- Opening Delimiter -
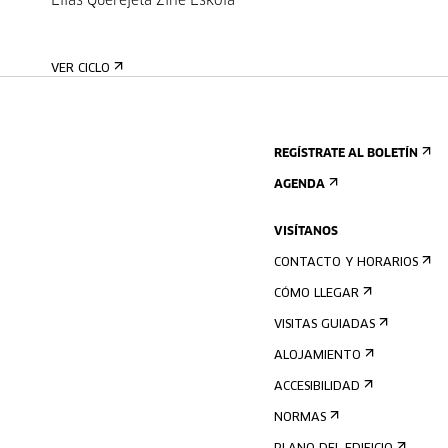
Elías Querejeta Zine Eskola
VER CICLO
REGÍSTRATE AL BOLETÍN
AGENDA
VISÍTANOS
CONTACTO Y HORARIOS
CÓMO LLEGAR
VISITAS GUIADAS
ALOJAMIENTO
ACCESIBILIDAD
NORMAS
- Closing Delimiter -
• About this exercise
Write out only those lines that fall between the one containing "VISITAS GUIADAS" and the end of the entries, the first and last included, exactly as they read.

• Answer below
VISITAS GUIADAS
ALOJAMIENTO
ACCESIBILIDAD
NORMAS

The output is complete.